● **Data excerpts**
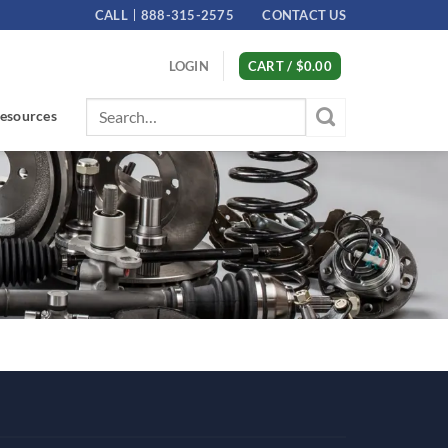
CALL
888-315-2575
CONTACT US
LOGIN
CART /
$
0.00
Search
esources
for:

● **Task statement**
An exact copy of every entry above is needed, minus the pictures.

● **Solution to the exercise**
CALL
888-315-2575
CONTACT US
LOGIN
CART /
$
0.00
Search
esources
for:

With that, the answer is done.